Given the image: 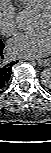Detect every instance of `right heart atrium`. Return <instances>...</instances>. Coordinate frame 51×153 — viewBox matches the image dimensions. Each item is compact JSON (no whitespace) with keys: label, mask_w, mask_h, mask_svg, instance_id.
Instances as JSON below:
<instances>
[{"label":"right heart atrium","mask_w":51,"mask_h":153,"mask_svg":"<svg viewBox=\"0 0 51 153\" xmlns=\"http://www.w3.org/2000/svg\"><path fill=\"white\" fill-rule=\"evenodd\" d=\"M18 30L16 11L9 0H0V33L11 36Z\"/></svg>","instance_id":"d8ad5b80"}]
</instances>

· · · ·

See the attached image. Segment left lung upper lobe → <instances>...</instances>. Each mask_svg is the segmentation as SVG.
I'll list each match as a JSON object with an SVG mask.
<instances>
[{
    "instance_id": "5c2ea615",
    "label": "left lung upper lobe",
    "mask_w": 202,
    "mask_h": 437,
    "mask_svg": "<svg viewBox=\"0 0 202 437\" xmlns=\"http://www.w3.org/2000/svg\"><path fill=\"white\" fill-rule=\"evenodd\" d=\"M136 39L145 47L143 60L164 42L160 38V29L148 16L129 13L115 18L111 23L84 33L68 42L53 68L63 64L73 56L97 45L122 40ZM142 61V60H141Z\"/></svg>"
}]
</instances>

· · · ·

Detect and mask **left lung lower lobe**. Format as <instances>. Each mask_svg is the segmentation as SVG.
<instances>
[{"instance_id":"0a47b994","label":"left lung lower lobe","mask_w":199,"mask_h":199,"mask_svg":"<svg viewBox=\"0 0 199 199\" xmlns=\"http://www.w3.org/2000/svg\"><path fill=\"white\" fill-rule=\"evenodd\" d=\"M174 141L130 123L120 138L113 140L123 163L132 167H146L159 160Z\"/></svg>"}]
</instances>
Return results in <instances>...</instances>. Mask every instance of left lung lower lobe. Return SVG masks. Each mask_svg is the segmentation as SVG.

· · · ·

Your instructions: Once you reach the line with "Detect and mask" in the data above, copy it and every line after it exactly, up to and including the line with "Return results in".

Answer to this problem:
Detect and mask **left lung lower lobe**. Format as <instances>. Each mask_svg is the segmentation as SVG.
<instances>
[{"instance_id":"0a47b994","label":"left lung lower lobe","mask_w":199,"mask_h":199,"mask_svg":"<svg viewBox=\"0 0 199 199\" xmlns=\"http://www.w3.org/2000/svg\"><path fill=\"white\" fill-rule=\"evenodd\" d=\"M174 141L130 123L120 138L113 140L123 163L132 167H146L159 160Z\"/></svg>"}]
</instances>
Return results in <instances>...</instances>. Mask every instance of left lung lower lobe. Return SVG masks. Each mask_svg is the segmentation as SVG.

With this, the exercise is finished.